▶ **Input material**:

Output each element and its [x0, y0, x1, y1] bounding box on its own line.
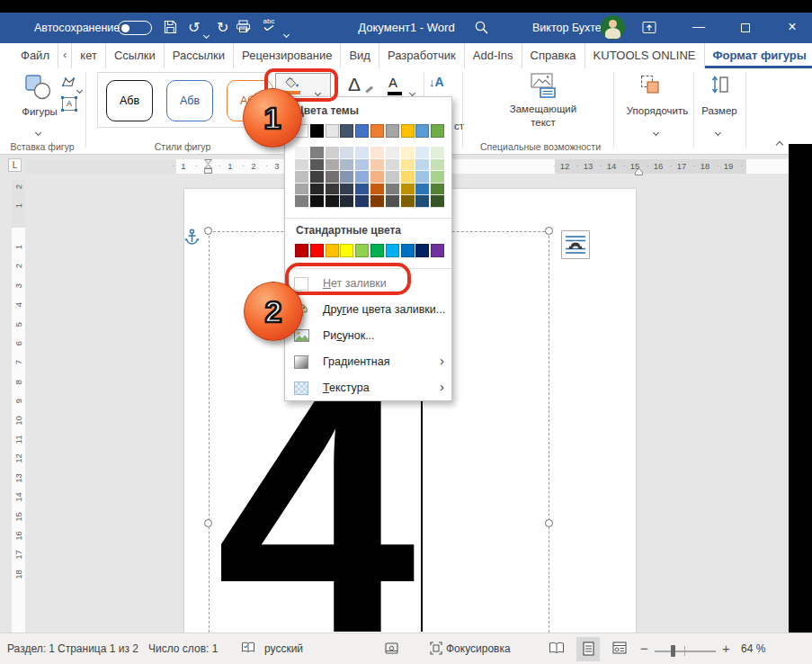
menu-item-gradient[interactable]: Градиентная ›: [285, 349, 451, 375]
theme-variant-swatch[interactable]: [386, 184, 399, 196]
zoom-slider-track[interactable]: [655, 651, 716, 652]
language-indicator[interactable]: русский: [264, 642, 303, 655]
theme-variant-swatch[interactable]: [401, 147, 415, 159]
theme-variant-swatch[interactable]: [295, 195, 308, 208]
shape-style-preset[interactable]: Абв: [166, 80, 213, 121]
ribbon-display-options-icon[interactable]: [642, 21, 656, 38]
standard-color-swatch[interactable]: [340, 244, 353, 257]
text-direction-icon[interactable]: ↓A: [429, 75, 444, 89]
theme-variant-swatch[interactable]: [415, 171, 429, 184]
spelling-check-icon[interactable]: abc: [260, 18, 278, 32]
macro-record-icon[interactable]: [385, 642, 398, 657]
read-mode-icon[interactable]: [549, 642, 565, 657]
maximize-button[interactable]: [732, 13, 759, 43]
theme-variant-swatch[interactable]: [431, 184, 444, 196]
theme-variant-swatch[interactable]: [295, 159, 308, 172]
tab-Вид[interactable]: Вид: [341, 43, 379, 68]
theme-color-swatch[interactable]: [370, 124, 384, 138]
tab-scroll-arrow[interactable]: ‹: [58, 43, 72, 68]
theme-color-swatch[interactable]: [431, 124, 444, 138]
tab-Add-Ins[interactable]: Add-Ins: [465, 43, 522, 68]
tab-кет[interactable]: кет: [72, 43, 106, 68]
theme-variant-swatch[interactable]: [370, 184, 384, 196]
standard-color-swatch[interactable]: [415, 244, 429, 257]
resize-handle[interactable]: [545, 227, 553, 235]
standard-color-swatch[interactable]: [370, 244, 384, 257]
theme-variant-swatch[interactable]: [340, 184, 353, 196]
standard-color-swatch[interactable]: [295, 244, 308, 257]
theme-color-swatch[interactable]: [401, 124, 415, 138]
autosave-toggle[interactable]: [118, 21, 152, 35]
tab-KUTOOLS ONLINE[interactable]: KUTOOLS ONLINE: [585, 43, 705, 68]
theme-variant-swatch[interactable]: [401, 159, 415, 172]
search-icon[interactable]: [474, 20, 489, 39]
big-text-shape[interactable]: 4: [214, 360, 430, 639]
tab-Справка[interactable]: Справка: [522, 43, 585, 68]
tab-Формат фигуры[interactable]: Формат фигуры: [705, 43, 812, 68]
theme-variant-swatch[interactable]: [340, 171, 353, 184]
arrange-chevron-icon[interactable]: [654, 122, 658, 139]
alt-text-button-line2[interactable]: текст: [489, 117, 597, 128]
layout-options-button[interactable]: [561, 230, 590, 259]
theme-variant-swatch[interactable]: [431, 159, 444, 172]
theme-variant-swatch[interactable]: [386, 147, 399, 159]
theme-variant-swatch[interactable]: [340, 147, 353, 159]
theme-variant-swatch[interactable]: [415, 195, 429, 208]
theme-variant-swatch[interactable]: [326, 184, 339, 196]
theme-variant-swatch[interactable]: [401, 184, 415, 196]
theme-variant-swatch[interactable]: [370, 159, 384, 172]
theme-variant-swatch[interactable]: [431, 195, 444, 208]
standard-color-swatch[interactable]: [310, 244, 324, 257]
theme-variant-swatch[interactable]: [295, 184, 308, 196]
collapse-ribbon-icon[interactable]: [776, 141, 783, 148]
theme-variant-swatch[interactable]: [415, 147, 429, 159]
edit-shape-icon[interactable]: [61, 76, 76, 92]
theme-variant-swatch[interactable]: [340, 159, 353, 172]
tab-Файл[interactable]: Файл: [13, 43, 58, 68]
standard-color-swatch[interactable]: [355, 244, 369, 257]
theme-variant-swatch[interactable]: [310, 184, 324, 196]
theme-variant-swatch[interactable]: [415, 159, 429, 172]
resize-handle[interactable]: [204, 227, 212, 235]
indent-marker-icon[interactable]: [204, 159, 212, 177]
theme-variant-swatch[interactable]: [326, 159, 339, 172]
theme-color-swatch[interactable]: [415, 124, 429, 138]
shapes-button[interactable]: Фигуры: [13, 106, 67, 117]
size-button[interactable]: Размер: [692, 105, 746, 116]
theme-variant-swatch[interactable]: [401, 195, 415, 208]
theme-color-swatch[interactable]: [355, 124, 369, 138]
zoom-in-button[interactable]: +: [722, 641, 730, 656]
resize-handle[interactable]: [204, 519, 212, 527]
vertical-ruler[interactable]: 21123456789101112131415161718: [12, 180, 25, 633]
theme-color-swatch[interactable]: [310, 124, 324, 138]
standard-color-swatch[interactable]: [386, 244, 399, 257]
theme-variant-swatch[interactable]: [355, 159, 369, 172]
avatar[interactable]: [601, 15, 625, 40]
theme-variant-swatch[interactable]: [370, 195, 384, 208]
edit-shape-chevron-icon[interactable]: [77, 80, 82, 96]
print-layout-icon[interactable]: [583, 642, 594, 659]
menu-item-more-fill-colors[interactable]: Другие цвета заливки...: [285, 297, 451, 323]
theme-variant-swatch[interactable]: [355, 171, 369, 184]
theme-color-swatch[interactable]: [386, 124, 399, 138]
text-fill-icon[interactable]: А: [388, 75, 397, 90]
theme-variant-swatch[interactable]: [340, 195, 353, 208]
right-indent-marker-icon[interactable]: [635, 163, 643, 179]
theme-variant-swatch[interactable]: [326, 195, 339, 208]
theme-variant-swatch[interactable]: [386, 171, 399, 184]
web-layout-icon[interactable]: [612, 642, 627, 657]
proofing-icon[interactable]: [241, 642, 255, 657]
theme-variant-swatch[interactable]: [326, 171, 339, 184]
theme-variant-swatch[interactable]: [431, 147, 444, 159]
ruler-tab-selector[interactable]: L: [8, 158, 22, 172]
theme-color-swatch[interactable]: [326, 124, 339, 138]
print-check-icon[interactable]: [236, 20, 251, 37]
theme-variant-swatch[interactable]: [355, 147, 369, 159]
section-indicator[interactable]: Раздел: 1: [7, 642, 55, 655]
zoom-slider-thumb[interactable]: [671, 645, 675, 657]
theme-variant-swatch[interactable]: [310, 159, 324, 172]
theme-variant-swatch[interactable]: [370, 147, 384, 159]
theme-variant-swatch[interactable]: [355, 195, 369, 208]
zoom-out-button[interactable]: −: [640, 641, 648, 656]
textbox-icon[interactable]: А: [62, 97, 76, 111]
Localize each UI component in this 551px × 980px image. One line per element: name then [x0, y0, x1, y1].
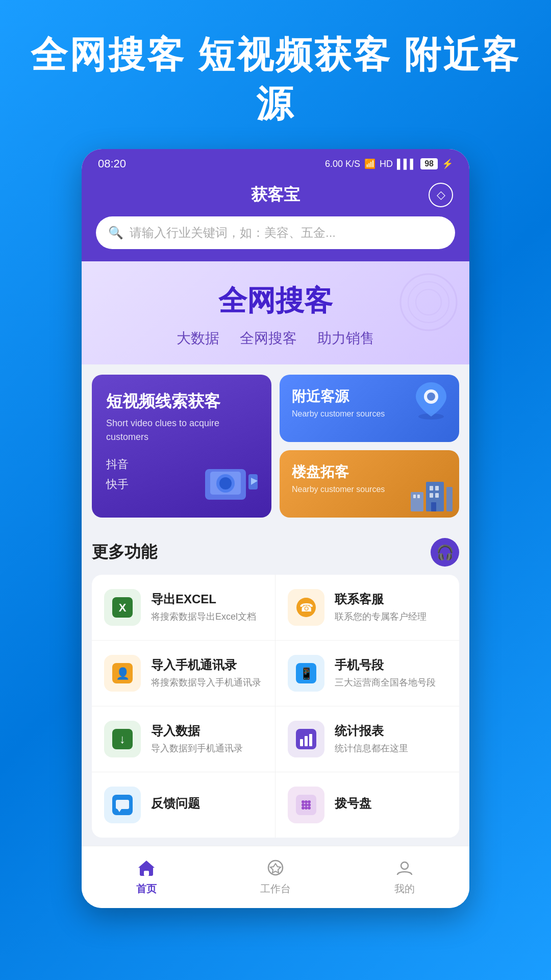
app-title: 获客宝	[251, 184, 300, 206]
wifi-icon: 📶	[364, 158, 375, 169]
banner-decoration	[398, 272, 459, 333]
contact-name: 导入手机通讯录	[151, 657, 261, 673]
nav-workspace[interactable]: 工作台	[211, 856, 340, 896]
camera-illustration	[200, 456, 261, 507]
svg-point-6	[219, 477, 232, 489]
cards-grid: 短视频线索获客 Short video clues to acquire cus…	[82, 364, 469, 528]
import-desc: 导入数据到手机通讯录	[151, 742, 243, 755]
signal-icon: ▌▌▌	[397, 159, 416, 169]
svg-rect-35	[309, 734, 312, 746]
svg-marker-50	[138, 861, 155, 868]
svg-point-11	[427, 393, 435, 401]
nav-profile[interactable]: 我的	[340, 856, 469, 896]
svg-text:↓: ↓	[119, 732, 126, 746]
chart-icon	[288, 721, 324, 757]
svg-point-2	[416, 289, 441, 315]
phone-desc: 三大运营商全国各地号段	[335, 676, 436, 689]
func-stats[interactable]: 统计报表 统计信息都在这里	[276, 706, 459, 772]
chart-desc: 统计信息都在这里	[335, 742, 408, 755]
more-functions-header: 更多功能 🎧	[92, 538, 459, 567]
bookmark-icon[interactable]: ◇	[429, 183, 453, 207]
dial-name: 拨号盘	[335, 795, 371, 812]
svg-marker-53	[270, 864, 281, 873]
chart-name: 统计报表	[335, 723, 408, 739]
svg-point-45	[308, 803, 311, 806]
func-import-data[interactable]: ↓ 导入数据 导入数据到手机通讯录	[92, 706, 276, 772]
func-feedback[interactable]: 反馈问题	[92, 772, 276, 838]
time: 08:20	[98, 157, 126, 170]
func-phone-segment[interactable]: 📱 手机号段 三大运营商全国各地号段	[276, 641, 459, 706]
more-functions-title: 更多功能	[92, 541, 157, 564]
svg-rect-16	[417, 495, 420, 498]
excel-name: 导出EXCEL	[151, 591, 256, 607]
search-placeholder: 请输入行业关键词，如：美容、五金...	[130, 225, 336, 241]
contact-desc: 将搜索数据导入手机通讯录	[151, 676, 261, 689]
feedback-name: 反馈问题	[151, 795, 200, 812]
dial-icon	[288, 787, 324, 823]
func-export-excel[interactable]: X 导出EXCEL 将搜索数据导出Excel文档	[92, 575, 276, 640]
app-header: 获客宝 ◇	[82, 179, 469, 216]
svg-point-46	[302, 806, 305, 810]
svg-point-1	[408, 282, 449, 323]
nav-profile-label: 我的	[394, 882, 415, 896]
svg-point-0	[400, 274, 457, 330]
svg-rect-12	[411, 492, 423, 511]
svg-rect-37	[116, 800, 129, 809]
workspace-icon	[264, 856, 287, 879]
func-customer-service[interactable]: ☎ 联系客服 联系您的专属客户经理	[276, 575, 459, 640]
svg-text:X: X	[119, 601, 127, 614]
contact-icon: 👤	[104, 655, 141, 692]
status-right: 6.00 K/S 📶 HD ▌▌▌ 98 ⚡	[325, 158, 453, 169]
search-bar[interactable]: 🔍 请输入行业关键词，如：美容、五金...	[96, 216, 455, 249]
svg-rect-14	[446, 487, 453, 511]
excel-desc: 将搜索数据导出Excel文档	[151, 610, 256, 623]
func-row-3: ↓ 导入数据 导入数据到手机通讯录 统计报表 统计信息都在这里	[92, 706, 459, 772]
svg-rect-19	[430, 493, 433, 498]
svg-point-40	[302, 800, 305, 803]
search-container: 🔍 请输入行业关键词，如：美容、五金...	[82, 216, 469, 261]
func-grid: X 导出EXCEL 将搜索数据导出Excel文档 ☎ 联系客服 联系您的专属客户…	[92, 575, 459, 838]
svg-rect-20	[435, 493, 439, 498]
nav-home[interactable]: 首页	[82, 856, 211, 896]
home-icon	[135, 856, 158, 879]
svg-point-48	[308, 806, 311, 810]
svg-rect-15	[413, 495, 416, 498]
card-property[interactable]: 楼盘拓客 Nearby customer sources	[280, 450, 459, 518]
banner-tag-1: 大数据	[177, 329, 219, 348]
service-desc: 联系您的专属客户经理	[335, 610, 427, 623]
banner-tag-2: 全网搜客	[240, 329, 297, 348]
speed: 6.00 K/S	[325, 159, 360, 169]
location-illustration	[408, 380, 454, 421]
func-import-contacts[interactable]: 👤 导入手机通讯录 将搜索数据导入手机通讯录	[92, 641, 276, 706]
card-nearby[interactable]: 附近客源 Nearby customer sources	[280, 375, 459, 442]
feedback-icon	[104, 787, 141, 823]
building-illustration	[408, 477, 454, 512]
bottom-nav: 首页 工作台 我的	[82, 846, 469, 908]
import-name: 导入数据	[151, 723, 243, 739]
battery: 98	[420, 158, 438, 169]
excel-icon: X	[104, 589, 141, 626]
func-dialpad[interactable]: 拨号盘	[276, 772, 459, 838]
import-icon: ↓	[104, 721, 141, 757]
svg-point-47	[305, 806, 308, 810]
svg-rect-51	[144, 871, 149, 876]
bolt-icon: ⚡	[442, 158, 453, 169]
card-left-title: 短视频线索获客	[106, 391, 257, 412]
svg-point-44	[305, 803, 308, 806]
svg-rect-34	[305, 736, 308, 746]
top-headline: 全网搜客 短视频获客 附近客源	[0, 0, 551, 149]
service-name: 联系客服	[335, 591, 427, 607]
card-short-video[interactable]: 短视频线索获客 Short video clues to acquire cus…	[92, 375, 271, 518]
nav-workspace-label: 工作台	[260, 882, 291, 896]
svg-point-43	[302, 803, 305, 806]
banner[interactable]: 全网搜客 大数据 全网搜客 助力销售	[82, 261, 469, 364]
svg-text:📱: 📱	[299, 667, 314, 680]
svg-rect-33	[300, 739, 303, 746]
svg-rect-17	[430, 486, 433, 491]
headphone-button[interactable]: 🎧	[431, 538, 459, 567]
card-left-subtitle: Short video clues to acquire customers	[106, 416, 257, 444]
svg-point-54	[401, 862, 408, 869]
svg-text:☎: ☎	[299, 601, 313, 614]
service-icon: ☎	[288, 589, 324, 626]
nav-home-label: 首页	[136, 882, 157, 896]
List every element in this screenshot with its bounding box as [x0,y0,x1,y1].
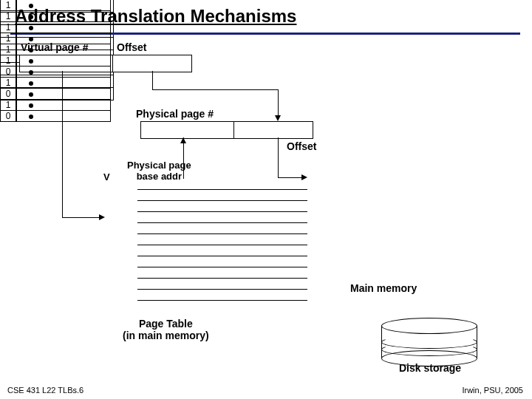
page-table-valid-cell: 0 [0,88,16,100]
line-offset-down [152,71,153,89]
page-table-base-cell [16,77,111,89]
page-table-valid-cell: 1 [0,21,16,33]
label-v-header: V [103,171,110,183]
page-table-base-cell [16,0,111,11]
page-table-valid-cell: 1 [0,33,16,44]
page-table-valid-cell: 1 [0,55,16,66]
label-offset-top: Offset [117,41,146,53]
arrowhead-offset [275,115,281,121]
label-offset-mid: Offset [287,140,316,152]
page-table-base-cell [16,10,111,22]
disk-icon [381,318,476,365]
page-table-valid-cell: 1 [0,0,16,11]
page-table-base-cell [16,88,111,100]
line-pa-to-mm-v [278,137,279,177]
line-offset-across [152,89,278,90]
arrowhead-ppn [180,137,186,143]
page-table-valid-cell: 1 [0,77,16,89]
arrowhead-vpn [99,214,105,220]
page-table-base-cell [16,110,111,122]
page-table-base-cell [16,99,111,111]
page-table-valid-cell: 1 [0,99,16,111]
line-offset-into-pa [278,89,279,115]
line-vpn-into-pt [62,217,99,218]
page-table-base-cell [16,21,111,33]
page-table-valid-cell: 0 [0,110,16,122]
arrowhead-into-mm [301,174,307,180]
label-main-memory: Main memory [350,282,417,294]
page-table-base-cell [16,55,111,66]
label-disk-storage: Disk storage [399,362,461,374]
physical-address-box [140,121,313,139]
footer-right: Irwin, PSU, 2005 [462,386,523,395]
page-table-base-cell [16,33,111,44]
label-physical-page-num: Physical page # [136,108,214,120]
label-ppba-header: Physical page base addr [127,160,191,182]
page-table-base-cell [16,44,111,55]
page-table-valid-cell: 1 [0,10,16,22]
footer-left: CSE 431 L22 TLBs.6 [7,386,83,395]
line-pa-to-mm-h [278,177,304,178]
label-page-table-caption: Page Table (in main memory) [123,318,209,341]
page-table-valid-cell: 1 [0,44,16,55]
page-table-base-cell [16,66,111,78]
page-table-valid-cell: 0 [0,66,16,78]
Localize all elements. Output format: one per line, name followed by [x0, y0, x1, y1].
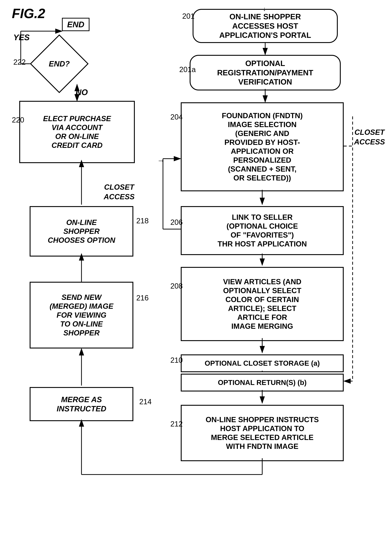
figure-title: FIG.2	[12, 6, 45, 21]
end-diamond: END?	[38, 43, 80, 84]
label-208: 208	[170, 282, 183, 290]
label-204: 204	[170, 113, 183, 121]
label-222: 222	[13, 58, 26, 66]
node-216: SEND NEW (MERGED) IMAGE FOR VIEWING TO O…	[30, 282, 133, 349]
node-201a: OPTIONAL REGISTRATION/PAYMENT VERIFICATI…	[190, 55, 341, 91]
node-204: FOUNDATION (FNDTN) IMAGE SELECTION (GENE…	[181, 102, 344, 191]
node-210a: OPTIONAL CLOSET STORAGE (a)	[181, 354, 344, 372]
diagram-container: FIG.2	[0, 0, 392, 546]
node-212: ON-LINE SHOPPER INSTRUCTS HOST APPLICATI…	[181, 405, 344, 461]
node-201: ON-LINE SHOPPER ACCESSES HOST APPLICATIO…	[193, 9, 338, 43]
label-201a: 201a	[179, 65, 196, 74]
label-214: 214	[139, 397, 152, 406]
node-214: MERGE AS INSTRUCTED	[30, 387, 133, 421]
label-no: NO	[76, 87, 88, 97]
label-210: 210	[170, 356, 183, 364]
label-212: 212	[170, 420, 183, 428]
label-216: 216	[136, 294, 149, 302]
node-206: LINK TO SELLER (OPTIONAL CHOICE OF "FAVO…	[181, 206, 344, 255]
closet-access-arrow: →	[157, 156, 165, 165]
node-220: ELECT PURCHASE VIA ACCOUNT OR ON-LINE CR…	[19, 101, 135, 163]
label-201: 201	[182, 12, 195, 20]
node-210b: OPTIONAL RETURN(S) (b)	[181, 374, 344, 391]
label-closet-access-left: CLOSETACCESS	[104, 182, 134, 202]
end-terminal-box: END	[62, 18, 89, 31]
label-220: 220	[12, 116, 24, 124]
node-218: ON-LINE SHOPPER CHOOSES OPTION	[30, 206, 133, 257]
label-206: 206	[170, 218, 183, 227]
label-yes: YES	[13, 33, 30, 42]
node-208: VIEW ARTICLES (AND OPTIONALLY SELECT COL…	[181, 267, 344, 341]
label-closet-access-right: CLOSETACCESS	[354, 128, 385, 147]
label-218: 218	[136, 216, 149, 225]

▶ **Work item**: Tally the lines in the records that contain "chart", then give only the tally.

▶ **The answer**: 3